Blackwell and Marshall at High Wire are taking much the same approach in experimenting with corn-based whiskey. After starting their distillery, a friend suggested they try distilling sorghum, which was eye-opening. “This was unlike anything we’d experienced before,” Marshall says of the flavorful spirit that emerged. “We wondered, what else is out there like this? What else has this pop and isn’t an industrialized ingredient?”
That search led them to a variety of heritage corn called Jimmy Red. While it had been gaining some popularity in grits, cornmeal and other dishes served up by southern chefs including Sean Brock, it’s been largely overlooked by whiskey makers.
Glenn Roberts put them on that track. Roberts recalled decades ago trying moonshine made by African Americans in Charleston, where it was used for trading for other liquors. “And it was stellar,” he said. He found out that the corn they were using “came out of Appalachia by way of Georgia,” which got him thinking about other uncommon varietals of corn, which in turn led him to Jimmy Red.
Blackwell was intrigued, and he planted two and a half acres at the Clemson University research center, then distilled it after harvest. “I remember that first taste coming off, and we saw those little pearls of oil in the alcohol. Ann said it smelled like banana Laffy Taffy. It did not smell like corn. And that was what was interesting to me.”
Intrigued by the Wigle Whiskey experiments, Blackwell started working with farmers at four different locations around South Carolina to grow Jimmy Red corn to see how that might affect taste. Some are in the lowlands near the coast, and others farther inland, closer to the Piedmont region.

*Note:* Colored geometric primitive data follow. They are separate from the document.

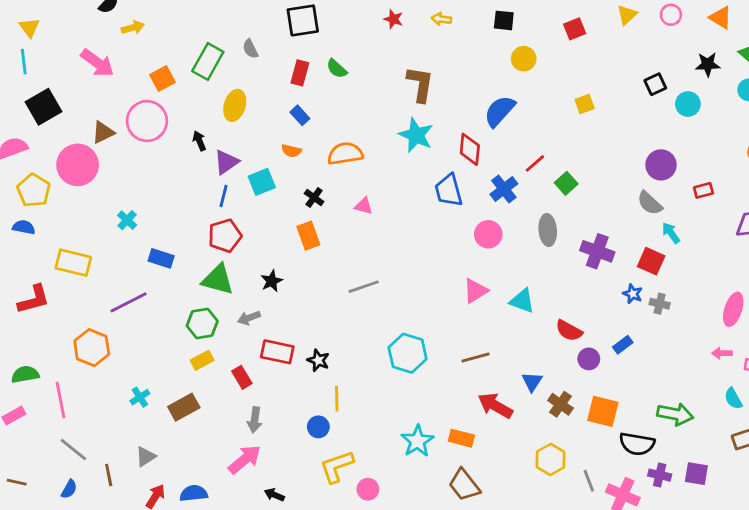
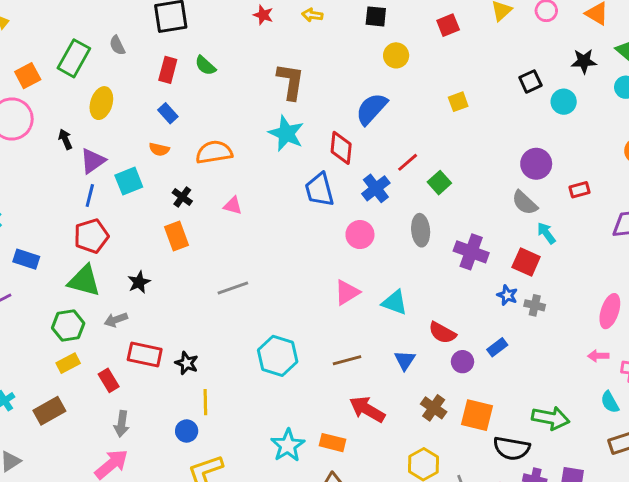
blue triangle: (532, 382) -> (405, 360), moved

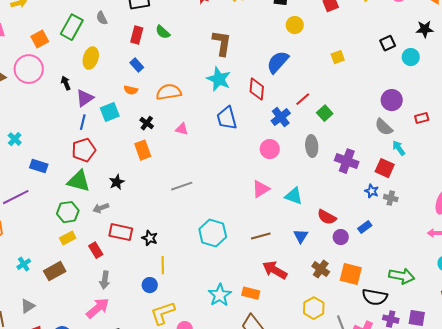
blue trapezoid: (319, 190) -> (227, 118), moved

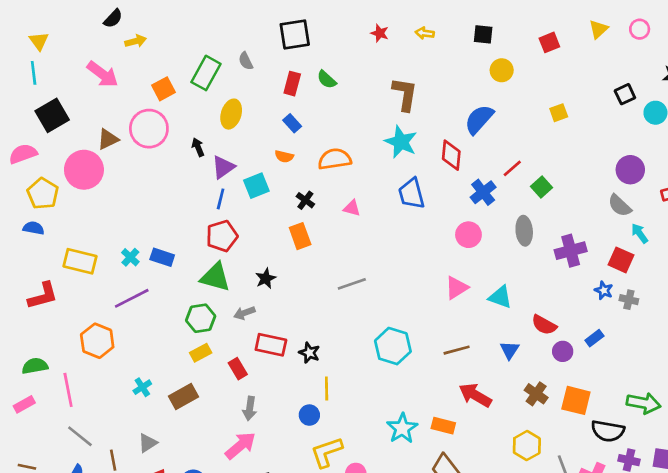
cyan cross: (15, 139) -> (130, 257), moved
purple cross: (347, 161) -> (571, 251), turned -35

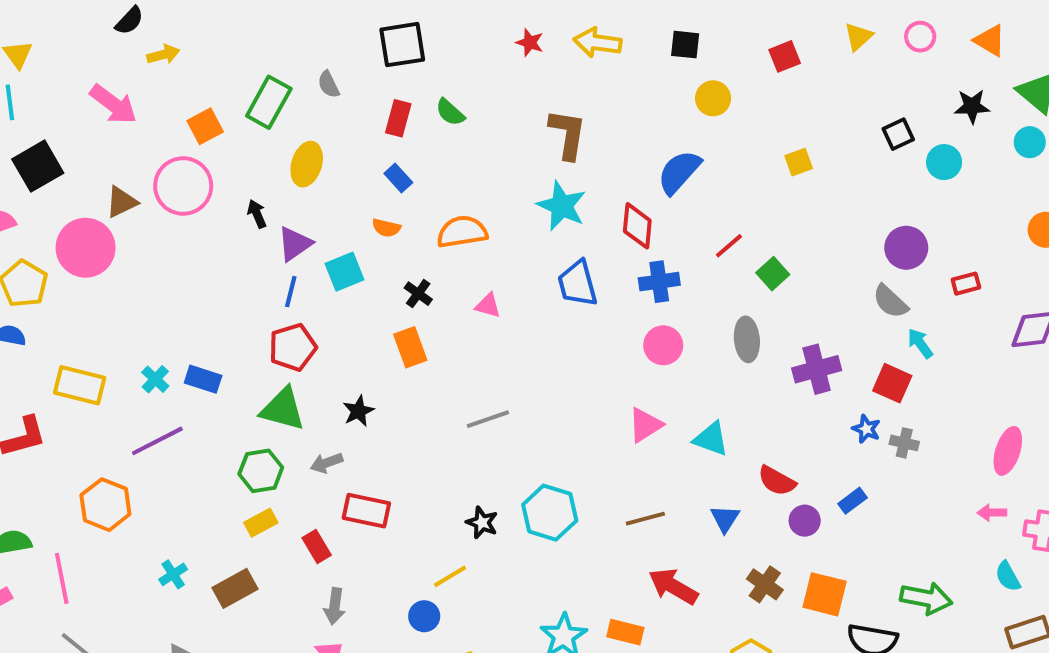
yellow arrow: (425, 33) -> (597, 43), size x1.6
blue cross: (483, 192) -> (659, 282), moved, turned 30
black star: (309, 353) -> (482, 523), moved
yellow line: (327, 389) -> (450, 576), turned 60

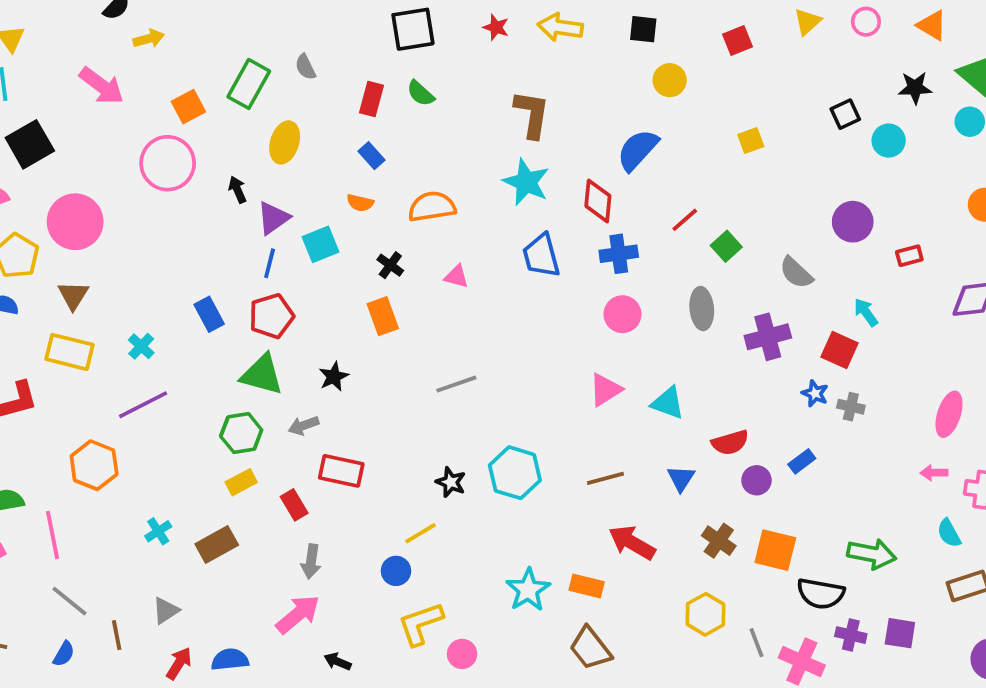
black square: (402, 45) -> (413, 29), moved
brown triangle: (121, 202) -> (73, 295), moved, turned -32
gray semicircle: (890, 302) -> (796, 273), moved
blue rectangle: (203, 379) -> (209, 314), moved, turned 44
red semicircle: (777, 481) -> (730, 443), turned -45

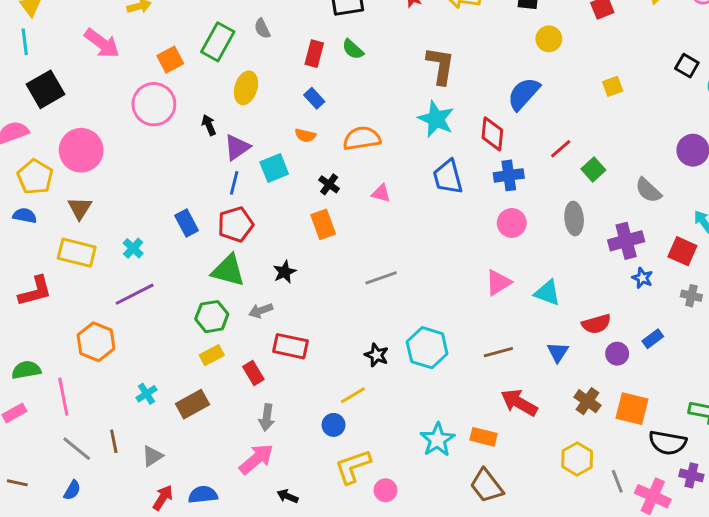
black square: (845, 114) -> (687, 66), turned -35
blue star: (815, 393) -> (642, 278), moved
brown line: (117, 635) -> (114, 441), moved

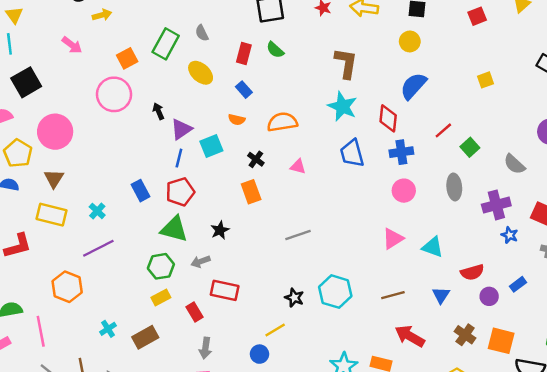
yellow circle: (549, 39) -> (410, 41), moved
pink arrow: (102, 43) -> (72, 45), size x0.7
yellow ellipse: (246, 88) -> (201, 73), moved, turned -65

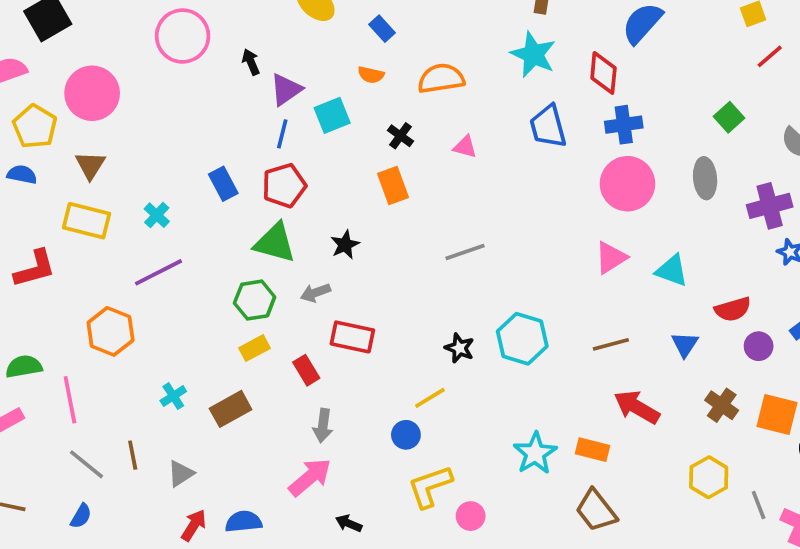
red line: (443, 130) -> (770, 56), moved
pink circle: (404, 191) -> (627, 184), size x1.5

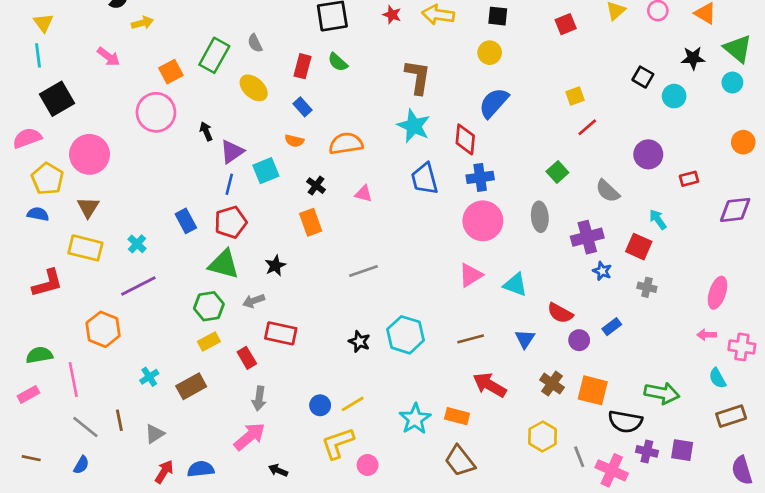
red semicircle: (733, 309) -> (560, 313), turned 45
yellow line: (430, 398) -> (353, 404), moved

Their early results also show relatively wide swings in isobutanol concentrations, along with a few other surprises. Blackwell and Marshall found one of the distillates had a sort of briny quality, and surprisingly, it was one grown farthest from the coast. Blackwell speculates that this might be due to the higher sea which rose much farther inland eons ago, when it left deposits far from the modern coastline. (This also explains why the Sand Hills area abuts the Piedmont, which is miles from the ocean.)
Blackwell says that consumers have become more sophisticated about the impact of barrel aging on flavor, and many increasingly can speak knowledgeably about yeast. “But we don’t talk much about grain. We don’t go very deep. We’re just at the tip of the iceberg.”
“This is the cutting edge,” agrees Roberts. “What Scott and Ann and Alex and Meredith are doing—and it’s just beginning. We haven’t thought this way.”
And both distilleries are optimistic that interest among consumers will grow. “We can’t keep up with their curiosity at this point,” says Meredith. “Now we’ve got a much more curious consumer.”
In five or ten years, “we’ll be talking what kind of grain, what kind of hops,” Blackwell adds. “These conversations are going to pick up.”